» **Work instruction**:
Please transcribe the data below in full. Omit any picture you find in it.

[Records from a data source]
--- START ---

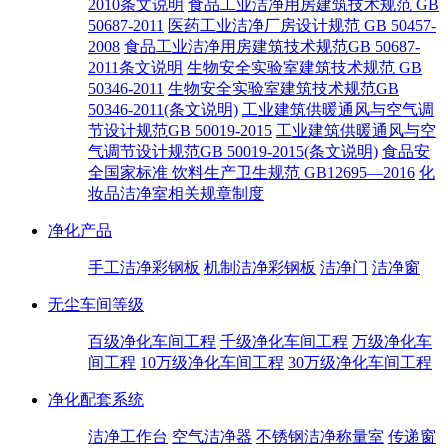
2010条文说明
食品工业洁净用房建筑技术规范 GB
50687-2011
医药工业洁净厂房设计规范 GB 50457-
2008
食品工业洁净用房建筑技术规范GB 50687-
2011条文说明
生物安全实验室建筑技术规范 GB
50346-2011
生物安全实验室建筑技术规范GB
50346-2011(条文说明)
工业建筑供暖通风与空气调
节设计规范GB 50019-2015
工业建筑供暖通风与空
气调节设计规范GB 50019-2015(条文说明)
食品安
全国家标准 饮料生产卫生规范 GB12695—2016
化
妆品洁净室相关规章制度
净化产品
手工洁净彩钢板
机制洁净彩钢板
洁净门
洁净窗
无尘车间等级
百级净化车间工程
千级净化车间工程
万级净化车
间工程
10万级净化车间工程
30万级净化车间工程
净化配套系统
洁净工作台
空气洁净器
不锈钢洁净称量室
传递窗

--- END ---

» **Output for this exercise**:
2010条文说明
食品工业洁净用房建筑技术规范 GB
50687-2011
医药工业洁净厂房设计规范 GB 50457-
2008
食品工业洁净用房建筑技术规范GB 50687-
2011条文说明
生物安全实验室建筑技术规范 GB
50346-2011
生物安全实验室建筑技术规范GB
50346-2011(条文说明)
工业建筑供暖通风与空气调
节设计规范GB 50019-2015
工业建筑供暖通风与空
气调节设计规范GB 50019-2015(条文说明)
食品安
全国家标准 饮料生产卫生规范 GB12695—2016
化
妆品洁净室相关规章制度
净化产品
手工洁净彩钢板
机制洁净彩钢板
洁净门
洁净窗
无尘车间等级
百级净化车间工程
千级净化车间工程
万级净化车
间工程
10万级净化车间工程
30万级净化车间工程
净化配套系统
洁净工作台
空气洁净器
不锈钢洁净称量室
传递窗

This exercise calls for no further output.